ICCV 2023 Accepted Paper
Link: https://arxiv.org/abs/2210.04845
Summary
- FSOD system must fulfil the following desiderata:
- it must be used as is, without requiring any fine-tuning at test time
- it must be able to process an arbitrary number of novel objects concurrently
- while supporting an arbitrary number of examples from each class
- it must achieve accuracy comparable to a closed system
- few-shot detection transformer (FS-DETR) based on visual prompting that can address both desiderata (a) and (b)
- Two Keys:
- feed the provided visual templates of the novel classes as visual prompts during test time
- “stamp” these prompts with pseudo-class embeddings (akin to soft prompting), which are then predicted at the output of the decoder.
Introduction or Motivation
- Few-Shot Object Detection (FSOD):
- the problem of detecting a novel class not seen during training and, hence, can potentially address many of the aforementioned challenges.
- the requirement for re-training makes them significantly more difficult to deploy on the fly and in real-time or on devices with limited capabilities for training.

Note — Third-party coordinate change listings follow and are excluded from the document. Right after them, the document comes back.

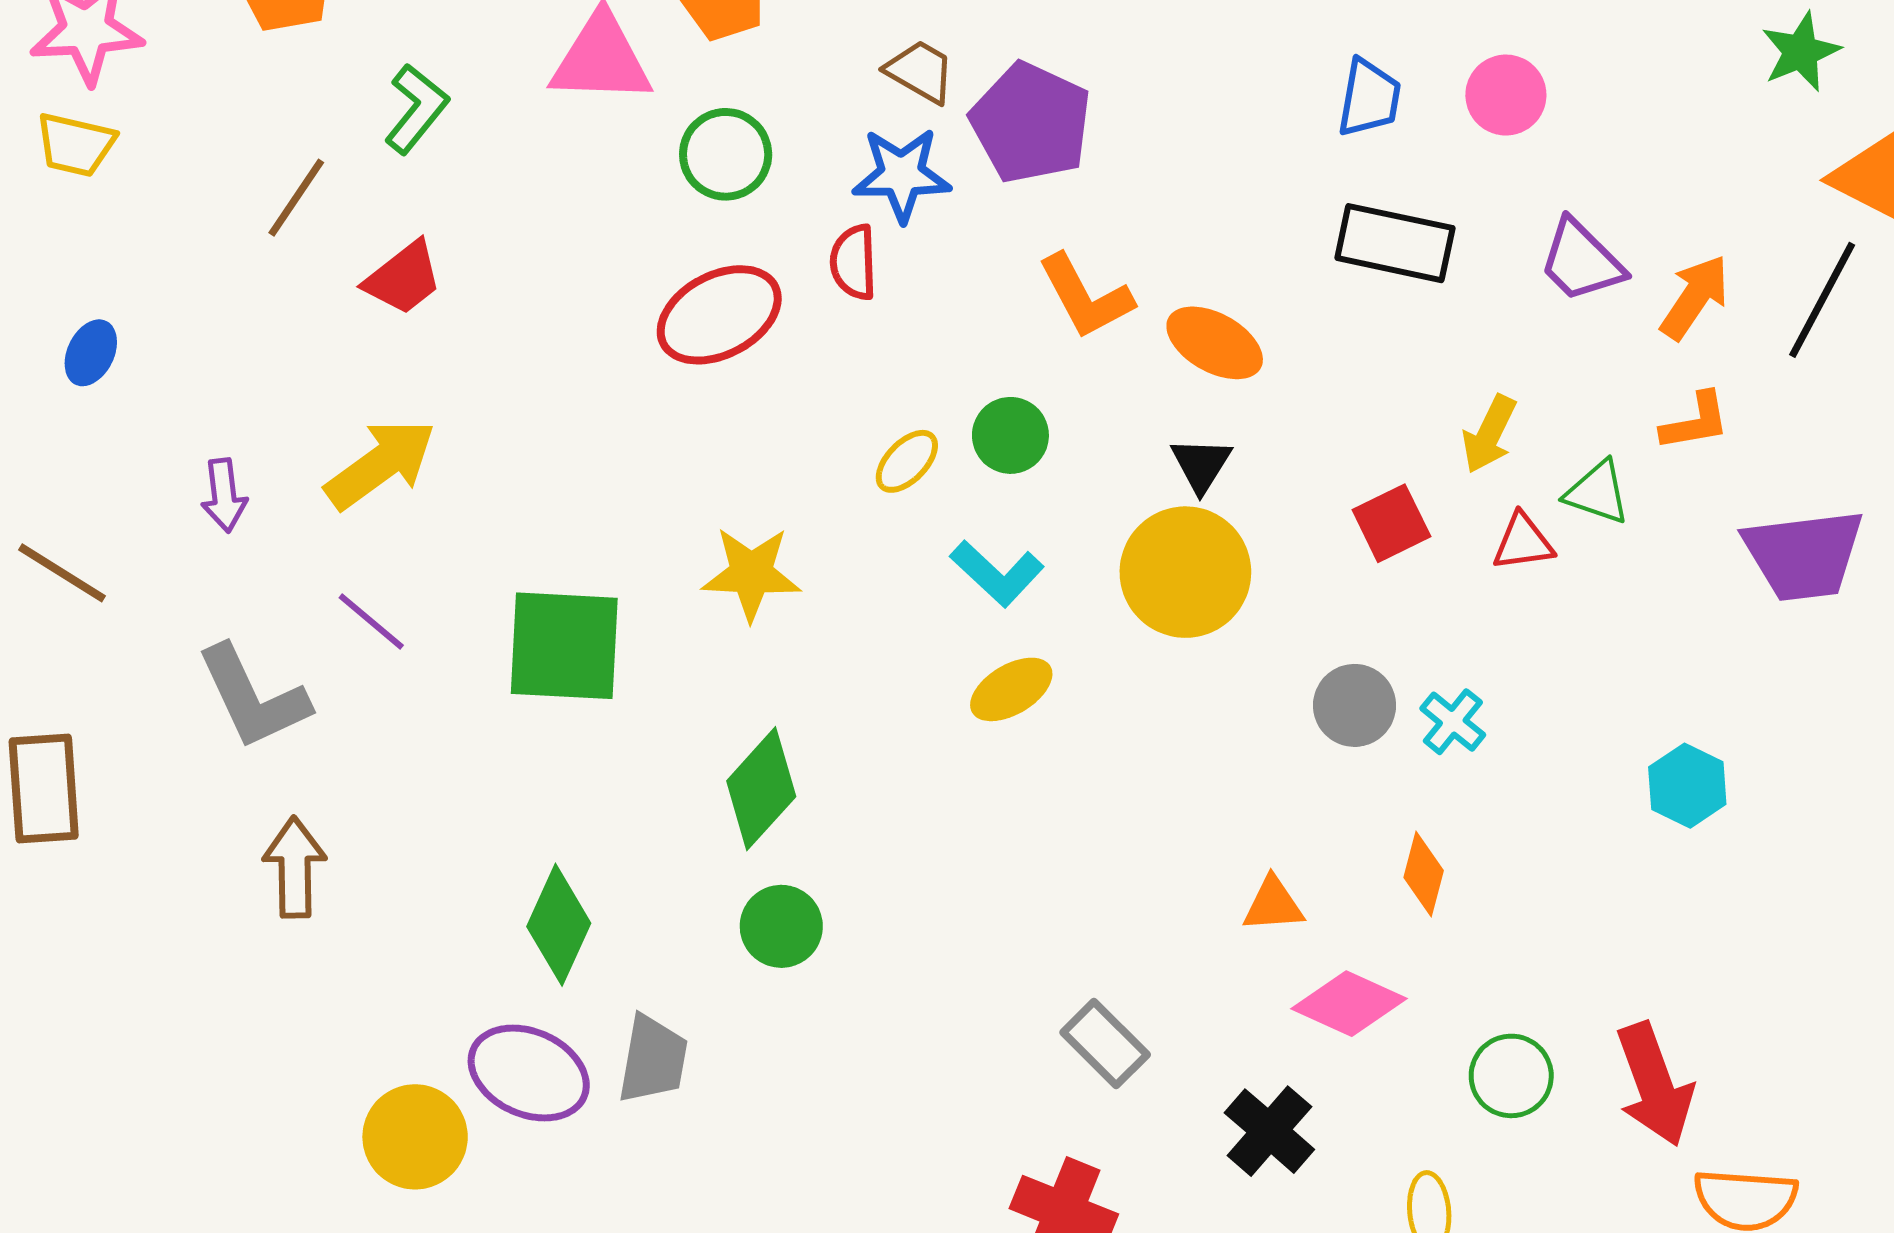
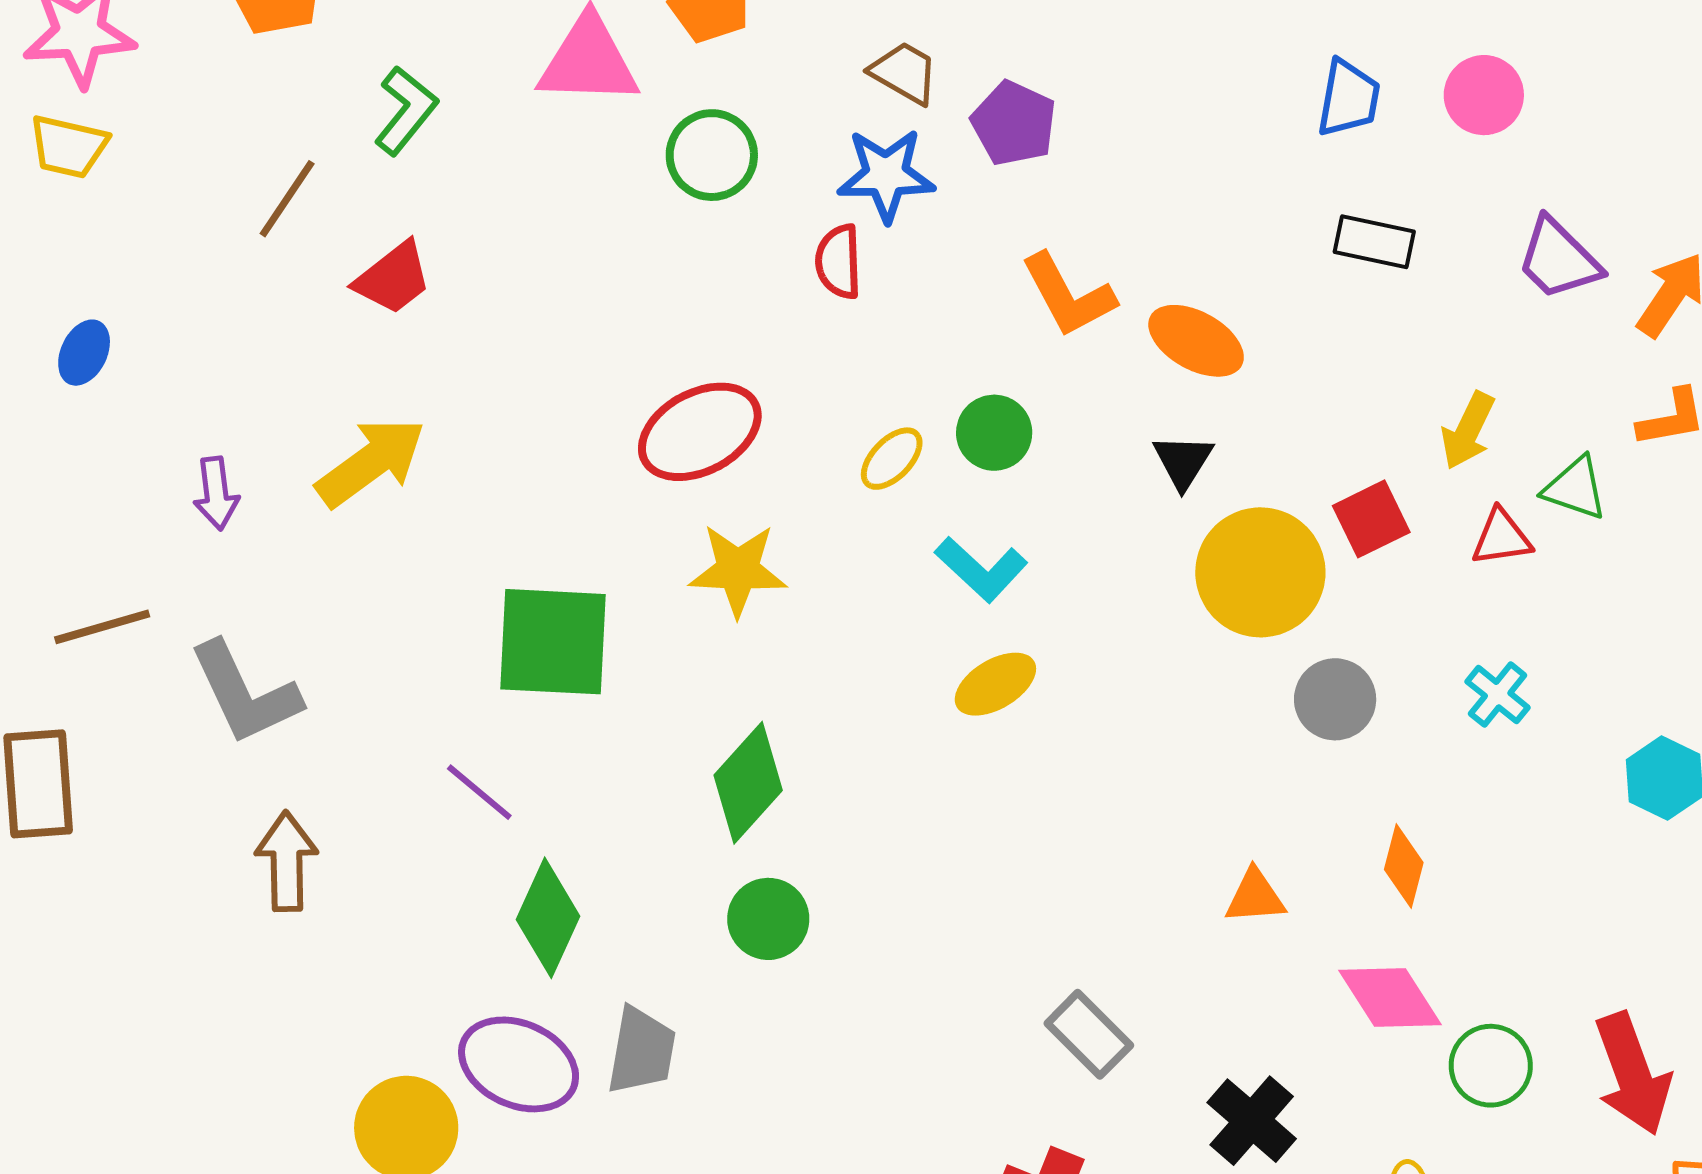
purple pentagon: (1031, 123) -> (1014, 123), size x0.7
black rectangle: (1395, 243) -> (1374, 242), size x0.7
red ellipse: (719, 315) -> (700, 432), moved
yellow circle: (1185, 572) -> (1260, 572), moved
brown line: (62, 573) -> (102, 627), moved, turned -48
purple line: (371, 622) -> (479, 792), moved
cyan cross: (1453, 722) -> (1498, 695), moved
pink diamond: (1349, 1004) -> (1390, 997), moved, turned 33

- the visual template(s) from the new class(es) are used in two ways during test time:
- in FS-DETR’s encoder to filter the backbone’s image features via cross-attention, and more importantly
- as visual prompts in FS-DETR’s decoder, “stamped” with special pseudo-class encodings and prepended to the learnable object queries
Method
- Definition of Novel set and Base set:
- $C=C_{novel} \cup C_{base}$
- $C_{novel} \cap C_{base} = \empty$
Template encoding:
- Template encoding:
- Let $T_{i,j} \in \mathbb{R}^{H_p \times W_p \times 3}$, where $i \in \{1, \ldots, m\}$ and $j \in \{1, \ldots, k\}$, be the template images of the available classes (sampled from $C_{\text{base}}$ during training).
- $m$ is the number of classes at the current training iteration (can vary).
- $k$ is the number of examples per class (k-shots)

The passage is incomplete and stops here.